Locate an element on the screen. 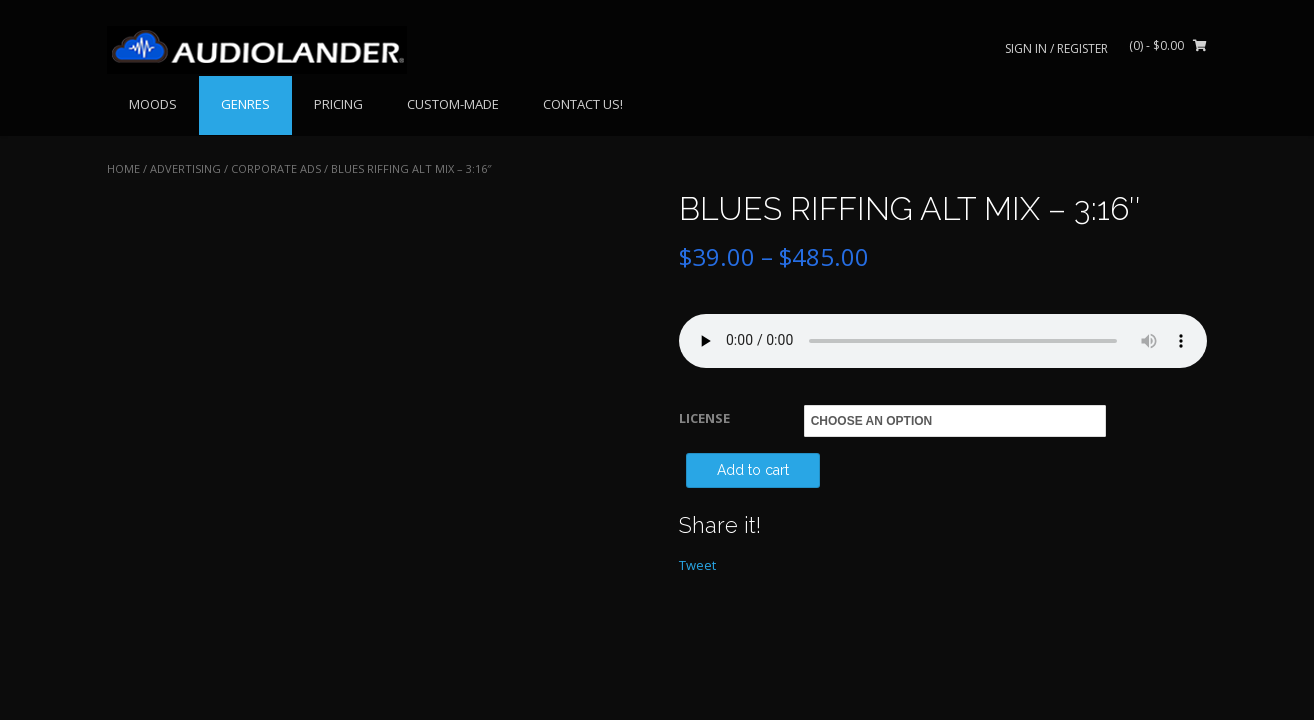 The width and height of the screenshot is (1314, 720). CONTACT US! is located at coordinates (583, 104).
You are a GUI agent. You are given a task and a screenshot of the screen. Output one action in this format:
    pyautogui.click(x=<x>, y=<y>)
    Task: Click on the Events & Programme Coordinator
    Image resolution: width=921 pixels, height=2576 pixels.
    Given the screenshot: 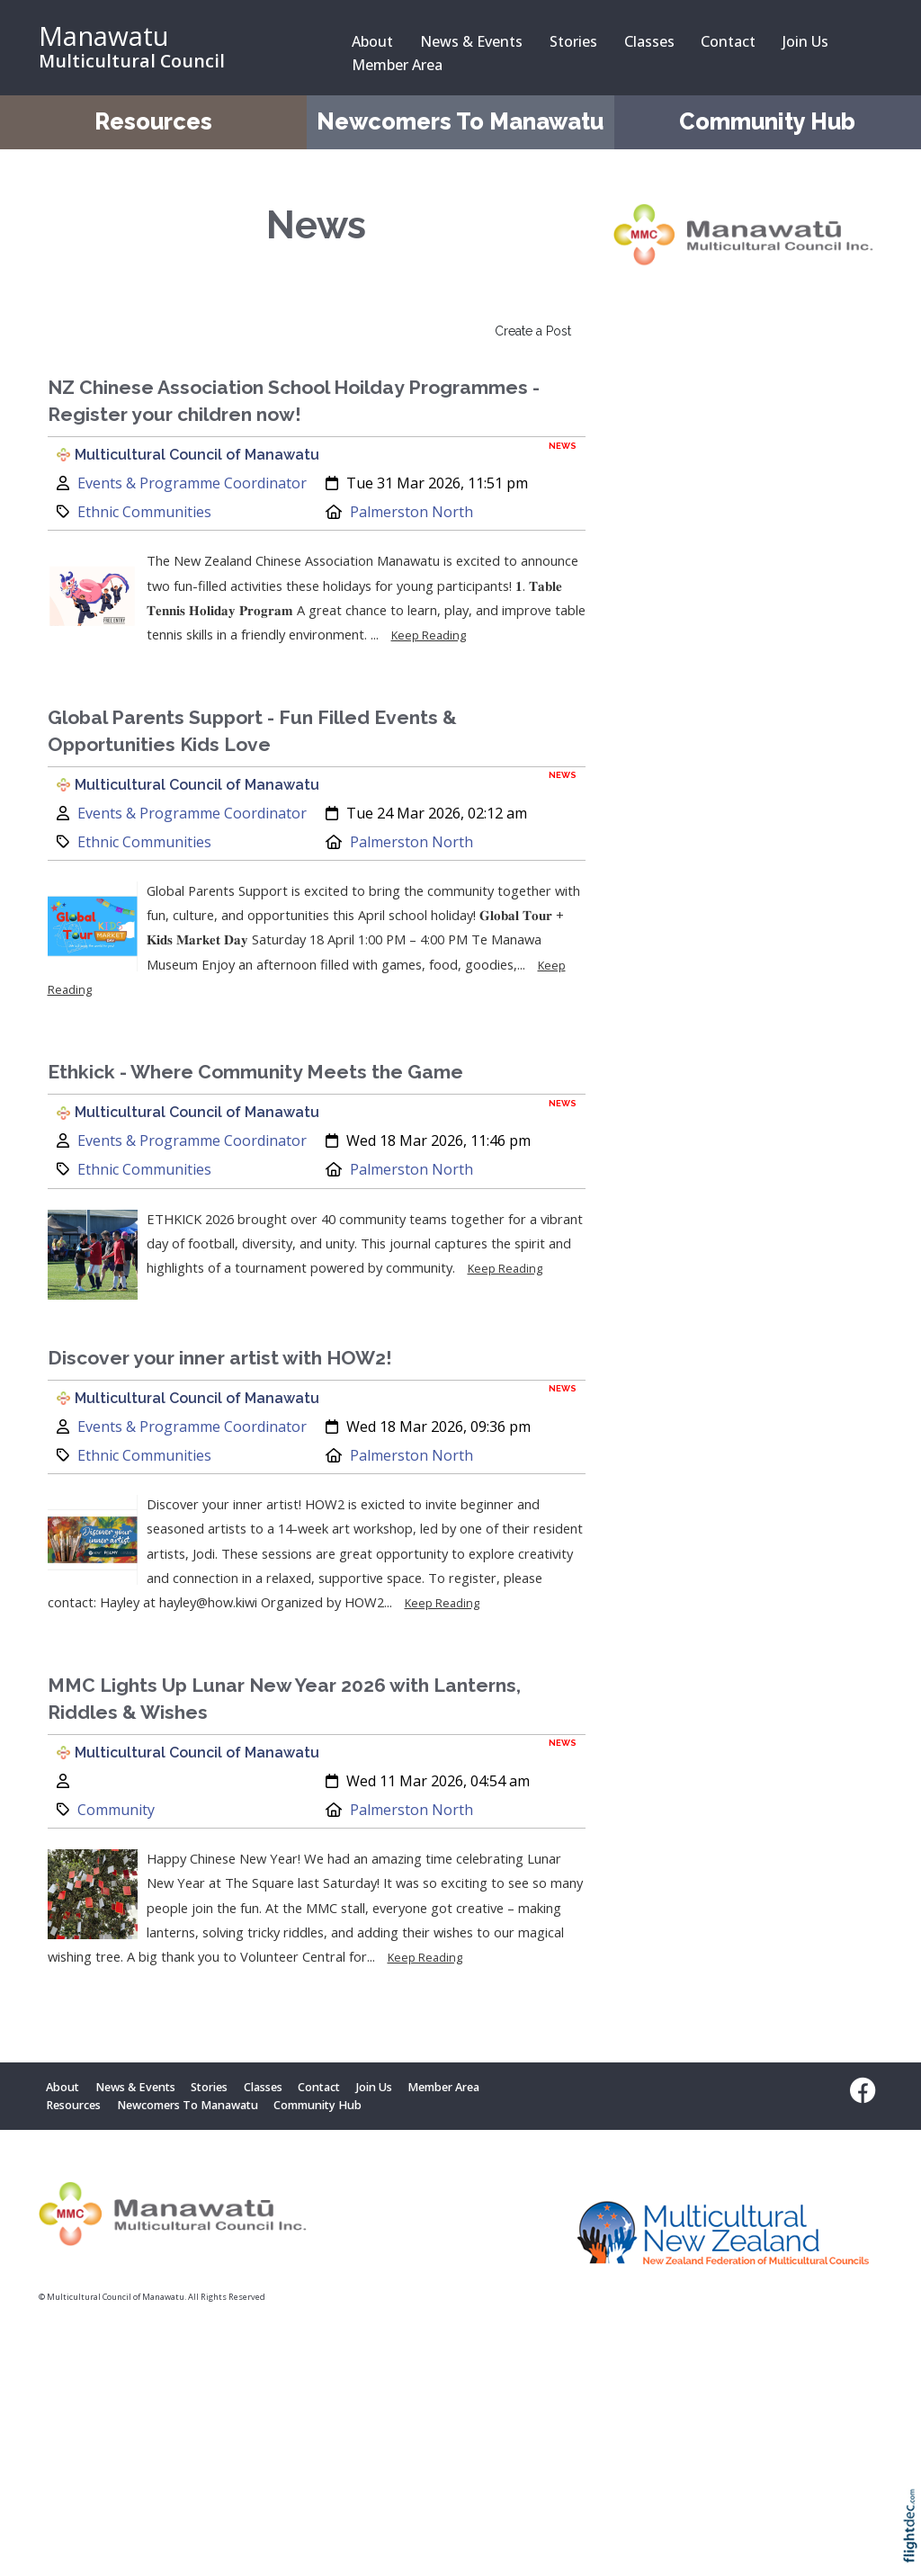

● **ABOUT THIS TASK**: Before duplicating, set the pictures aside; then output exactly the lines from the one with "Image resolution: width=921" through the end of the records, and only those.

● **WRITTEN ANSWER**:
    Image resolution: width=921 pixels, height=2576 pixels.
    Given the screenshot: 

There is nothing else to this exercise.